- **Task prompt**:
Word for word, copy out the data below, omitting pictures.

(Document understanding data)
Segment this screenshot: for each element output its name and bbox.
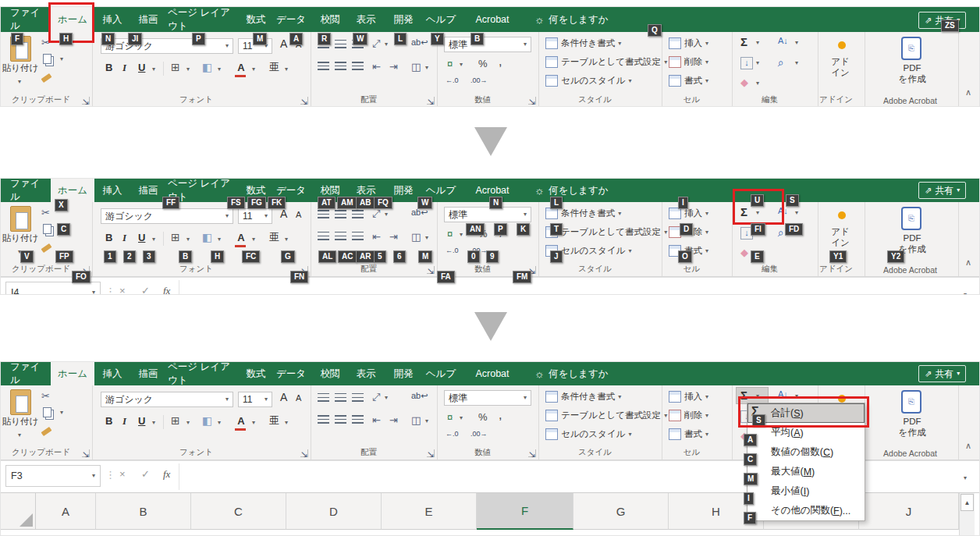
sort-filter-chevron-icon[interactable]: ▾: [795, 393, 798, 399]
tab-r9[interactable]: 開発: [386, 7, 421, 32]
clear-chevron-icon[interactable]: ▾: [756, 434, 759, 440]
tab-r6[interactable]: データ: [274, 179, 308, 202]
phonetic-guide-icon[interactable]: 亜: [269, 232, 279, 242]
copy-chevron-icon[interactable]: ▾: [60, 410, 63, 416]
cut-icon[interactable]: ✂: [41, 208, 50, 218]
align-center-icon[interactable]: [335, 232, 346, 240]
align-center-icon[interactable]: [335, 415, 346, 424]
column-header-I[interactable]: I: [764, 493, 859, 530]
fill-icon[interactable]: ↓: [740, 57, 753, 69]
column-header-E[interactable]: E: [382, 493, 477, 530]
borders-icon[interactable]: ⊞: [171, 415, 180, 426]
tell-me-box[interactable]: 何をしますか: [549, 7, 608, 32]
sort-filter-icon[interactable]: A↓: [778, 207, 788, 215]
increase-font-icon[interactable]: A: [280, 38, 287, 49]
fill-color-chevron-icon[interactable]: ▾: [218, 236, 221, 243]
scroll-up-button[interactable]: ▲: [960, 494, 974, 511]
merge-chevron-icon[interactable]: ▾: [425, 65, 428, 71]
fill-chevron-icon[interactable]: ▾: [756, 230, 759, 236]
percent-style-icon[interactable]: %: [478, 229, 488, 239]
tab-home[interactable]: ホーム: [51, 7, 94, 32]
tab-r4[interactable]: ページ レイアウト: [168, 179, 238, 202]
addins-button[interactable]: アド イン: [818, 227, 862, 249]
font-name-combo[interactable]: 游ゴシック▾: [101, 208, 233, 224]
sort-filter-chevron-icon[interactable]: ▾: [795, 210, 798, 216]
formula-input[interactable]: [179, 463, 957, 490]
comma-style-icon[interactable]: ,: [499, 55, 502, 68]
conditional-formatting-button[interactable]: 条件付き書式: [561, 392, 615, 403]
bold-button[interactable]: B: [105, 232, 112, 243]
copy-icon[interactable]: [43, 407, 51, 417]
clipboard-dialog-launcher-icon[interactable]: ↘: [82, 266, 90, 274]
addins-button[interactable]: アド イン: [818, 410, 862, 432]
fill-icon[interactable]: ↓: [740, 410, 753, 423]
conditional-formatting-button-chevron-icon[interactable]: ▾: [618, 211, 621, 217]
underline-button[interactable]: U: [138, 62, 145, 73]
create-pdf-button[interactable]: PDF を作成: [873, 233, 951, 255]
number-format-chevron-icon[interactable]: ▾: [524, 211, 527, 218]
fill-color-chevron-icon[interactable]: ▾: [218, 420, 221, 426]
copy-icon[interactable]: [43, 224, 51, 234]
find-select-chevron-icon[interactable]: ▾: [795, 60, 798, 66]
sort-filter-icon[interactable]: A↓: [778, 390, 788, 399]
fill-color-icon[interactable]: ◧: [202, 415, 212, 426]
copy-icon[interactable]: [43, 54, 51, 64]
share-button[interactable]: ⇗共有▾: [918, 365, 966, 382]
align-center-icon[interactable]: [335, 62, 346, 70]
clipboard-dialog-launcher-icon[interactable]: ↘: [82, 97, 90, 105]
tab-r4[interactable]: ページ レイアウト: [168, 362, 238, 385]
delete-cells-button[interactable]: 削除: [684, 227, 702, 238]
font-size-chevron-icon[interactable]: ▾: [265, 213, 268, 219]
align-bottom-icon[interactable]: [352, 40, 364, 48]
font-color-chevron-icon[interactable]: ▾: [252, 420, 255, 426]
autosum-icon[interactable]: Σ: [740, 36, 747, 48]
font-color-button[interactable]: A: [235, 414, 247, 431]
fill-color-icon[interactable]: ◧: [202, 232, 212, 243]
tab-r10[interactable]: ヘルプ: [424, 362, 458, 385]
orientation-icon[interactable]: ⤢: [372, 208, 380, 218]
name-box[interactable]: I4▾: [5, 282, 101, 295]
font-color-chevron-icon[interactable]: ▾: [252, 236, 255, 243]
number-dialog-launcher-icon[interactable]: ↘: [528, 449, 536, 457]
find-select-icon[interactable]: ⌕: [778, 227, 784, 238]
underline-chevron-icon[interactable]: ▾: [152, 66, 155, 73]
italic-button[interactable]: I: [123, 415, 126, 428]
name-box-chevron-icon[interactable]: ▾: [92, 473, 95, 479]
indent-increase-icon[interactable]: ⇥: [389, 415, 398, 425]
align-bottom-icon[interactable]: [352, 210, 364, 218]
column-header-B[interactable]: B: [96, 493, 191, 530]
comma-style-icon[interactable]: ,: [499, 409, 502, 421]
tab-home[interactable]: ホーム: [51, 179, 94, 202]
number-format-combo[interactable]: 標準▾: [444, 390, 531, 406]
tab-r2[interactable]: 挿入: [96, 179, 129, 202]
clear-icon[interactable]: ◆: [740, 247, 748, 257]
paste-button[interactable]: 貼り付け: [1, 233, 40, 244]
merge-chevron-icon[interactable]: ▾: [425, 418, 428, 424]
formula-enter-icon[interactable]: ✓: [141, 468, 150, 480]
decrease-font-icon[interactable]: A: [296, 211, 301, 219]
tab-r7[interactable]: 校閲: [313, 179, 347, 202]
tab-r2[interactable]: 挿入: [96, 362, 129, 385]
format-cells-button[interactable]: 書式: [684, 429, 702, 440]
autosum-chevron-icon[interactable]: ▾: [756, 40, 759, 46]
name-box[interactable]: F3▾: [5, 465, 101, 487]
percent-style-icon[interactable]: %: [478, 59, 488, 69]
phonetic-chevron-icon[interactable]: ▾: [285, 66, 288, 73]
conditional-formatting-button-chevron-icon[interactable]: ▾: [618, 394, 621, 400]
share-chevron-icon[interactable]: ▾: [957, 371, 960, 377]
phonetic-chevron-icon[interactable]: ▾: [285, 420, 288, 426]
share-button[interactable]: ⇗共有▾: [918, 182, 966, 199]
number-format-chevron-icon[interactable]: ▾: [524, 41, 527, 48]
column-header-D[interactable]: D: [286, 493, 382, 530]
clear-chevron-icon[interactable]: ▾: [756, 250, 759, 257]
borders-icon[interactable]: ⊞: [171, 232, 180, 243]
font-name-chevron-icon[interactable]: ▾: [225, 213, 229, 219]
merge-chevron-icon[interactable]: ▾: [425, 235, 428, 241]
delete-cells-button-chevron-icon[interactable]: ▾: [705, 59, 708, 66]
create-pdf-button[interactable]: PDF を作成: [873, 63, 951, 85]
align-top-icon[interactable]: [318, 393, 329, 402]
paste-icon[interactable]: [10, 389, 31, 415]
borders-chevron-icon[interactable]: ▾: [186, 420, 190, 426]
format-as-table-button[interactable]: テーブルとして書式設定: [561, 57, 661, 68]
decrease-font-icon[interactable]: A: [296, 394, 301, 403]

- **Completed task**:
Segment this screenshot: for each element output its name and bbox.
sort-filter-chevron-icon[interactable]: ▾: [795, 393, 798, 399]
tab-r9[interactable]: 開発: [386, 7, 421, 32]
clear-chevron-icon[interactable]: ▾: [756, 434, 759, 440]
tab-r6[interactable]: データ: [274, 179, 308, 202]
phonetic-guide-icon[interactable]: 亜: [269, 232, 279, 242]
copy-chevron-icon[interactable]: ▾: [60, 410, 63, 416]
cut-icon[interactable]: ✂: [41, 208, 50, 218]
align-center-icon[interactable]: [335, 232, 346, 240]
align-center-icon[interactable]: [335, 415, 346, 424]
column-header-I[interactable]: I: [764, 493, 859, 530]
fill-icon[interactable]: ↓: [740, 57, 753, 69]
column-header-E[interactable]: E: [382, 493, 477, 530]
borders-icon[interactable]: ⊞: [171, 415, 180, 426]
tell-me-box[interactable]: 何をしますか: [549, 7, 608, 32]
sort-filter-icon[interactable]: A↓: [778, 207, 788, 215]
increase-font-icon[interactable]: A: [280, 38, 287, 49]
fill-color-chevron-icon[interactable]: ▾: [218, 236, 221, 243]
scroll-up-button[interactable]: ▲: [960, 494, 974, 511]
merge-chevron-icon[interactable]: ▾: [425, 65, 428, 71]
fill-chevron-icon[interactable]: ▾: [756, 230, 759, 236]
percent-style-icon[interactable]: %: [478, 229, 488, 239]
tab-home[interactable]: ホーム: [51, 7, 94, 32]
tab-r4[interactable]: ページ レイアウト: [168, 179, 238, 202]
addins-button[interactable]: アド イン: [818, 227, 862, 249]
font-name-combo[interactable]: 游ゴシック▾: [101, 208, 233, 224]
sort-filter-chevron-icon[interactable]: ▾: [795, 210, 798, 216]
formula-input[interactable]: [179, 463, 957, 490]
comma-style-icon[interactable]: ,: [499, 55, 502, 68]
conditional-formatting-button[interactable]: 条件付き書式: [561, 392, 615, 403]
bold-button[interactable]: B: [105, 232, 112, 243]
copy-icon[interactable]: [43, 407, 51, 417]
clipboard-dialog-launcher-icon[interactable]: ↘: [82, 266, 90, 274]
addins-button[interactable]: アド イン: [818, 410, 862, 432]
fill-icon[interactable]: ↓: [740, 410, 753, 423]
conditional-formatting-button-chevron-icon[interactable]: ▾: [618, 211, 621, 217]
underline-button[interactable]: U: [138, 62, 145, 73]
create-pdf-button[interactable]: PDF を作成: [873, 233, 951, 255]
number-format-chevron-icon[interactable]: ▾: [524, 211, 527, 218]
fill-color-chevron-icon[interactable]: ▾: [218, 420, 221, 426]
copy-icon[interactable]: [43, 224, 51, 234]
find-select-chevron-icon[interactable]: ▾: [795, 60, 798, 66]
sort-filter-icon[interactable]: A↓: [778, 390, 788, 399]
fill-color-icon[interactable]: ◧: [202, 415, 212, 426]
copy-icon[interactable]: [43, 54, 51, 64]
share-button[interactable]: ⇗共有▾: [918, 365, 966, 382]
align-center-icon[interactable]: [335, 62, 346, 70]
clipboard-dialog-launcher-icon[interactable]: ↘: [82, 97, 90, 105]
tab-r4[interactable]: ページ レイアウト: [168, 362, 238, 385]
delete-cells-button[interactable]: 削除: [684, 227, 702, 238]
font-size-chevron-icon[interactable]: ▾: [265, 213, 268, 219]
align-bottom-icon[interactable]: [352, 40, 364, 48]
font-color-chevron-icon[interactable]: ▾: [252, 420, 255, 426]
autosum-icon[interactable]: Σ: [740, 36, 747, 48]
font-color-button[interactable]: A: [235, 414, 247, 431]
fill-color-icon[interactable]: ◧: [202, 232, 212, 243]
tab-r10[interactable]: ヘルプ: [424, 362, 458, 385]
orientation-icon[interactable]: ⤢: [372, 208, 380, 218]
name-box[interactable]: I4▾: [5, 282, 101, 295]
font-color-chevron-icon[interactable]: ▾: [252, 236, 255, 243]
number-dialog-launcher-icon[interactable]: ↘: [528, 449, 536, 457]
find-select-icon[interactable]: ⌕: [778, 227, 784, 238]
underline-chevron-icon[interactable]: ▾: [152, 66, 155, 73]
italic-button[interactable]: I: [123, 415, 126, 428]
name-box-chevron-icon[interactable]: ▾: [92, 473, 95, 479]
indent-increase-icon[interactable]: ⇥: [389, 415, 398, 425]
align-bottom-icon[interactable]: [352, 210, 364, 218]
column-header-B[interactable]: B: [96, 493, 191, 530]
comma-style-icon[interactable]: ,: [499, 409, 502, 421]
tab-home[interactable]: ホーム: [51, 179, 94, 202]
number-format-combo[interactable]: 標準▾: [444, 390, 531, 406]
tab-r2[interactable]: 挿入: [96, 179, 129, 202]
clear-icon[interactable]: ◆: [740, 247, 748, 257]
paste-button[interactable]: 貼り付け: [1, 233, 40, 244]
merge-chevron-icon[interactable]: ▾: [425, 418, 428, 424]
formula-enter-icon[interactable]: ✓: [141, 468, 150, 480]
decrease-font-icon[interactable]: A: [296, 211, 301, 219]
tab-r7[interactable]: 校閲: [313, 179, 347, 202]
tab-r2[interactable]: 挿入: [96, 362, 129, 385]
format-cells-button[interactable]: 書式: [684, 429, 702, 440]
autosum-chevron-icon[interactable]: ▾: [756, 40, 759, 46]
name-box[interactable]: F3▾: [5, 465, 101, 487]
percent-style-icon[interactable]: %: [478, 59, 488, 69]
phonetic-chevron-icon[interactable]: ▾: [285, 66, 288, 73]
conditional-formatting-button-chevron-icon[interactable]: ▾: [618, 394, 621, 400]
share-chevron-icon[interactable]: ▾: [957, 371, 960, 377]
phonetic-chevron-icon[interactable]: ▾: [285, 420, 288, 426]
share-button[interactable]: ⇗共有▾: [918, 182, 966, 199]
number-format-chevron-icon[interactable]: ▾: [524, 41, 527, 48]
column-header-D[interactable]: D: [286, 493, 382, 530]
clear-chevron-icon[interactable]: ▾: [756, 250, 759, 257]
borders-icon[interactable]: ⊞: [171, 232, 180, 243]
font-name-chevron-icon[interactable]: ▾: [225, 213, 229, 219]
merge-chevron-icon[interactable]: ▾: [425, 235, 428, 241]
delete-cells-button-chevron-icon[interactable]: ▾: [705, 59, 708, 66]
create-pdf-button[interactable]: PDF を作成: [873, 63, 951, 85]
align-top-icon[interactable]: [318, 393, 329, 402]
paste-icon[interactable]: [10, 389, 31, 415]
borders-chevron-icon[interactable]: ▾: [186, 420, 190, 426]
format-as-table-button[interactable]: テーブルとして書式設定: [561, 57, 661, 68]
decrease-font-icon[interactable]: A: [296, 394, 301, 403]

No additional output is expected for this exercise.